The Xz backdoor and a near miss on the F-Droid app store show how the entitled attitude of some people in the open source community can be used to push malicious or insecure code.
Years ago, Linus Torvalds, creator of Linux, was notoriously mean to people who submitted bad code.
Like he would straight up call it absolute dogshit and say they should feel ashamed, he'd call them fucking morons, on one occasion I believe he even told someone to kill themselves.
In the years since, though, he's said that he's found the abrasive authority figure schtick doesn't really work and has the unfortunate side effect of making others involved adversarial too, or will hasten the notorious FOSS developer burnout, and he has changed to a much warmer and friendlier way of working, and been quite apologetic about his past attitude.
The trick is to stop giving af about demands from random assholes. Using software doesn't entitle anyone to updates. Part of the point of open source is if you want it to be different, the source code is available for you to do that.
Yup. I've contributed to a number of FOSS projects (including lemmy) and try to always observe the proper etiquette. That means (IMO):
read through the contribution guidelines and follow them to a T
check for feedback at least once/day
allow at least two days for initial feedback, and gradually back off (so bump after 2 days, bump again after another 3-4 days)
if there's no feedback after a week, bring it up on another channel (IRC, Matrix, email, etc)
never demand anything, always ask how to help
None of that is written down anywhere, but to me it's common sense. If you don't want to do that, fork the project and maintain it yourself. Maybe they'll pull your changes in if they're good.
Well, it's fun that they mention F-Droid, because the maintainers are bullies who bully their contributors and generally act very unpleasant. They like to make new rules on the spot.
I abandoned using the project altogether, not someone I want to support.
Seems to me like they've done a pretty good job keeping their store free of malicious apps, I've never heard of any breaches like I have of every other store including Snap and Flatpak.
Maybe they're pissing some people off in the process, but maybe it's the right people to piss off.
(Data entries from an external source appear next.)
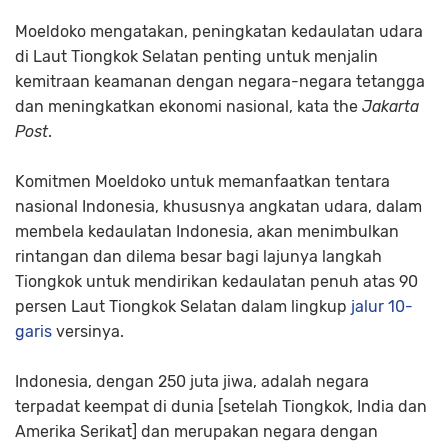
Moeldoko mengatakan, peningkatan kedaulatan udara
di Laut Tiongkok Selatan penting untuk menjalin
kemitraan keamanan dengan negara-negara tetangga
dan meningkatkan ekonomi nasional, kata the
Jakarta
Post
.
Komitmen Moeldoko untuk memanfaatkan tentara
nasional Indonesia, khususnya angkatan udara, dalam
membela kedaulatan Indonesia, akan menimbulkan
rintangan dan dilema besar bagi lajunya langkah
Tiongkok untuk mendirikan kedaulatan penuh atas 90
persen Laut Tiongkok Selatan dalam lingkup
jalur 10-
garis
versinya.
Indonesia, dengan 250 juta jiwa, adalah negara
terpadat keempat di dunia [setelah Tiongkok, India dan
Amerika Serikat] dan merupakan negara dengan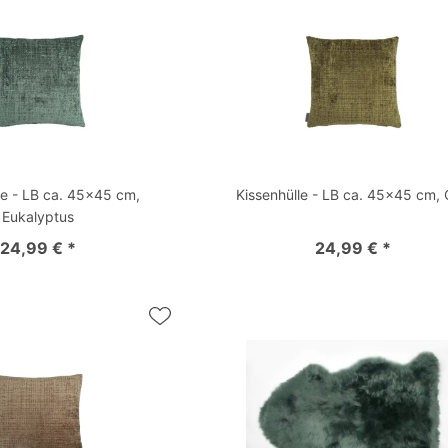
le - LB ca. 45x45 cm,
Kissenhülle - LB ca. 45x45 cm, 
Eukalyptus
24,99 € *
24,99 € *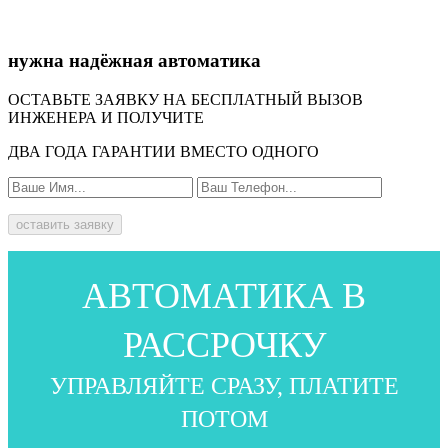
нужна надёжная автоматика
ОСТАВЬТЕ ЗАЯВКУ НА БЕСПЛАТНЫЙ ВЫЗОВ
ИНЖЕНЕРА И ПОЛУЧИТЕ
ДВА ГОДА ГАРАНТИИ ВМЕСТО ОДНОГО
оставить заявку
АВТОМАТИКА В
РАССРОЧКУ
УПРАВЛЯЙТЕ СРАЗУ, ПЛАТИТЕ
ПОТОМ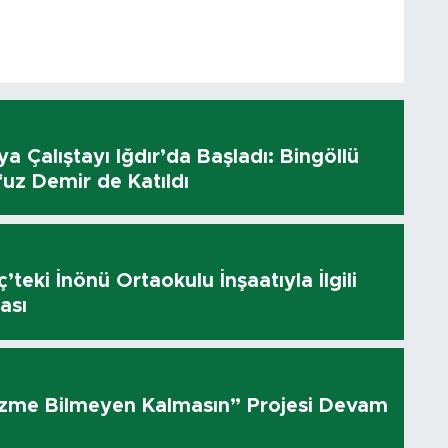
dya Çalıştayı Iğdır’da Başladı: Bingöllü
uz Demir de Katıldı
’teki İnönü Ortaokulu İnşaatıyla İlgili
ası
üzme Bilmeyen Kalmasın” Projesi Devam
They've been able to hold it together in the FOSS app space better than most.
I would simply deal with these bullies by telling them to fuck off and fork their own thing instead of bugging me to push an update on the main. This feels nore like it should be happening to closed source things where the only way to get a thing in it is to beg the dev.
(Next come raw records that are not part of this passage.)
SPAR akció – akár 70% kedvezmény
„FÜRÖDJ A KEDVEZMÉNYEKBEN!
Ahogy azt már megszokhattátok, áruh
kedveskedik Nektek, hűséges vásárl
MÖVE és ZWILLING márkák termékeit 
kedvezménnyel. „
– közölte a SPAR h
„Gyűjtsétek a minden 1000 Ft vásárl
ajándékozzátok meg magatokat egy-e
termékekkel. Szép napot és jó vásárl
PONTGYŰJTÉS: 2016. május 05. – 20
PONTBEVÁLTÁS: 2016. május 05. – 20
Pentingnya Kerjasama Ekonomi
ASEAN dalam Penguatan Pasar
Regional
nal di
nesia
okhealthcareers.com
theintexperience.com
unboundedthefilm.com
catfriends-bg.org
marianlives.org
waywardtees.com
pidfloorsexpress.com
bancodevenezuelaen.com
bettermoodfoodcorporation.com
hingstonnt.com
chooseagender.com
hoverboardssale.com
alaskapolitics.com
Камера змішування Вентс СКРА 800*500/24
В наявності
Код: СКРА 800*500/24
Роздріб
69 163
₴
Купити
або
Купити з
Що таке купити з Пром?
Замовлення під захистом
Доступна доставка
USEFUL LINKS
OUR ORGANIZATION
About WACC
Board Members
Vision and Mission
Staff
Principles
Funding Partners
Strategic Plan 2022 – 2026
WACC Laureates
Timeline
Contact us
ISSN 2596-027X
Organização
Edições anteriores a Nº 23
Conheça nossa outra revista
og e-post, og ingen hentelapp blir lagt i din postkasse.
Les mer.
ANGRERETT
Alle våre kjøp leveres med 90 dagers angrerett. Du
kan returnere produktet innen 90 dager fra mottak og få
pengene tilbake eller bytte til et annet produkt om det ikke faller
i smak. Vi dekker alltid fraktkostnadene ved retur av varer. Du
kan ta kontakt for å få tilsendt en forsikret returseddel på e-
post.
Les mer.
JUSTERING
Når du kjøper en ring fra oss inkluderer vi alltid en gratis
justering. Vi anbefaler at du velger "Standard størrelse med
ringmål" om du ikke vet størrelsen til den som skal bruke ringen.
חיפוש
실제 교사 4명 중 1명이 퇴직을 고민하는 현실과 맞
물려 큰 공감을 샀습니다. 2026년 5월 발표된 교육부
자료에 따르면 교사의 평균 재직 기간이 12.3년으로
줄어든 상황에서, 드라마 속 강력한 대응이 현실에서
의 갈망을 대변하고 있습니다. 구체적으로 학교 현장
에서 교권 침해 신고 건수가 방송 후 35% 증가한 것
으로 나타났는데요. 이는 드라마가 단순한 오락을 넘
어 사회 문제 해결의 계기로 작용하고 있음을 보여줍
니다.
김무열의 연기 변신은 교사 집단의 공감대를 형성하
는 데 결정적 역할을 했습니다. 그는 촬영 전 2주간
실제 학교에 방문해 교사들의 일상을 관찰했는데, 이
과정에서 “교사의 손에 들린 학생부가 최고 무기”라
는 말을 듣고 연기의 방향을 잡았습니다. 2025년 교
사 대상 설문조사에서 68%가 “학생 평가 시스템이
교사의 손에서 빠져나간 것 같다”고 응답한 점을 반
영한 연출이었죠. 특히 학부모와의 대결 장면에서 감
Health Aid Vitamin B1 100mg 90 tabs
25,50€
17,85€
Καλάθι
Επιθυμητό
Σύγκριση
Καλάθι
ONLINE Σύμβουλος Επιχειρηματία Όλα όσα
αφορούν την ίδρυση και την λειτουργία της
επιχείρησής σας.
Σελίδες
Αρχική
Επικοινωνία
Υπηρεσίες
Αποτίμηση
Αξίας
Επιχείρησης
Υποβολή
Naturally closed source for profit software is so much better and would never contain anything malicious.
We know this for certain because the PR department affirmed us that there is nothing malicious or illegal within their code. There internal investigations found no proof of hacking from external sources, All code changes where done with the full legal permission of our Ceo and Overlord Marz Kucherberg (tm)
Naturally closed source for profit software is so much better and would never contain anything malicious.
We know this for certain because the PR department affirmed us that there is nothing malicious or illegal within their code. There internal investigations found no proof of hacking from external sources, All code changes where done with the full legal permission of our Ceo and Overlord Marz Kucherberg (tm)
Not sure why its still showing for you but i removed my comment seconds after posting as i misread and didnt know this was about bulling. I firmly stand against bullies of any kind.
Ever since the xz thing i have noticed a general increase in articles and clickbait titles spreading fear about open source software in general, its started to feel like intentional propaganda, for this post it was unwarranted.
Ps: please do confirm if my comments is removed by now on your end, i suspect comments may not always continue to sync between lemmy servers after the first initial postings.
It's probably far more common than most people realize. Open source software doesn't automatically make it secure, and in many cases can be less secure than closed source as it's just one or two people doing it for free.
Much easier to be tempted to do something wrong or to get others to help in and take the weight off.
Closed source software has the exact same bullying issue, the difference is instead of the bullies being random people on the internet, they are managers with power over you. They are at least as likely to make you do something dangerous as the randoms, but they don't have to try as hard to hide it.
Bullying in closed source software is a company culture issue. Bullying in open source software can come from anywhere, and a good CoC won't necessarily fix it because outside community members can just bully from different accounts. But that also means bad company culture can't be fixed as easily as playing whack-a-mole in a FOSS project.
You're manually reviewing the entire code of every open source product you use? Manually reviewing the code at every commit of every open source software you use?